* _Page images and extracted text_
--- START ---

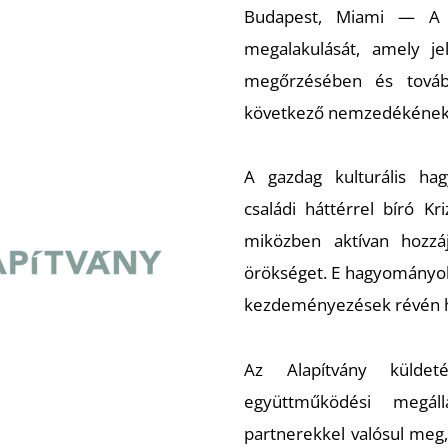
Budapest, Miami
— A Kr
megalakulását, amely je
megőrzésében és továb
következő nemzedékének
A gazdag kulturális ha
családi háttérrel bíró K
miközben aktívan hozzá
örökséget. E hagyományokra
kezdeményezések révén hi
Az Alapítvány küldet
együttműködési megáll
partnerekkel valósul me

--- END ---

Output exactly the line containing "következő nemzedékének" together with every line after it, ending at the final line of the entries.

* _WRITTEN RESPONSE_
következő nemzedékének
A gazdag kulturális ha
családi háttérrel bíró K
miközben aktívan hozzá
örökséget. E hagyományokra
kezdeményezések révén hi
Az Alapítvány küldet
együttműködési megáll
partnerekkel valósul me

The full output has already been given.